Second, once the chains have burned in, we must also ensure that they collectively have converged to the full posterior. One possible measure for this is the Gelman–Rubin R statistic (e.g., Gelman & Rubin 1992; Eriksen et al. 2006), which compares the variances within a single chain with the variance between chains. If the chains have converged properly, R should be close to unity. Typically, one recommends that R should be less than 1.1 or 1.2. For the chains shown in Figure 5, we find that R = 1.01 after rejecting the first 2000 burn-in samples, indicating very good convergence. Considering further subsets of these samples, we find that 5000 samples are sufficient to achieve R < 1.1 and 20,000 samples for R < 1.02. In the analyses presented later, we always have more than 20,000 samples.

4.3. Validation

We now analyze the two simulations with uniform noise and full-sky coverage, having g* = 0 and g* = 0.8, respectively. In addition to running the Gibbs sampler on these simulations, we also compute the full three-dimensional likelihood function over a grid in $(g_*, \hat{\mathbf{n}})$, and numerically integrate to produce brute-force marginal posteriors.

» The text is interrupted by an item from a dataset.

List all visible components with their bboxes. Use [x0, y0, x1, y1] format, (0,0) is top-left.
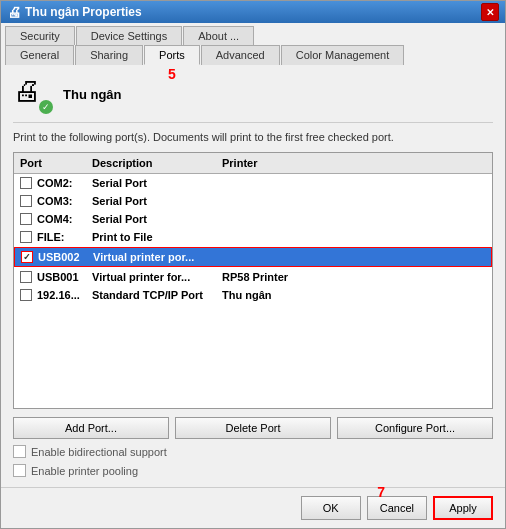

The resulting distributions are shown in Figure 6; the left column shows the g* = 0.8 case, and the right column shows the g* = 0 case. We see, as expected, that the two methods produce identical results, up to sampling uncertainty and grid resolution. Note that this holds both for high- and low-anisotropy amplitudes, indicating that the method is robust in all regimes.

Figure 6.

Figure 6. Posterior distributions for simulated maps with a significant anisotropic amplitude g* = 0.8 (left) and no anisotropic amplitude g* = 0.0 (right). Note how the anisotropic input parameters θ, ϕ, g* were successfully reproduced.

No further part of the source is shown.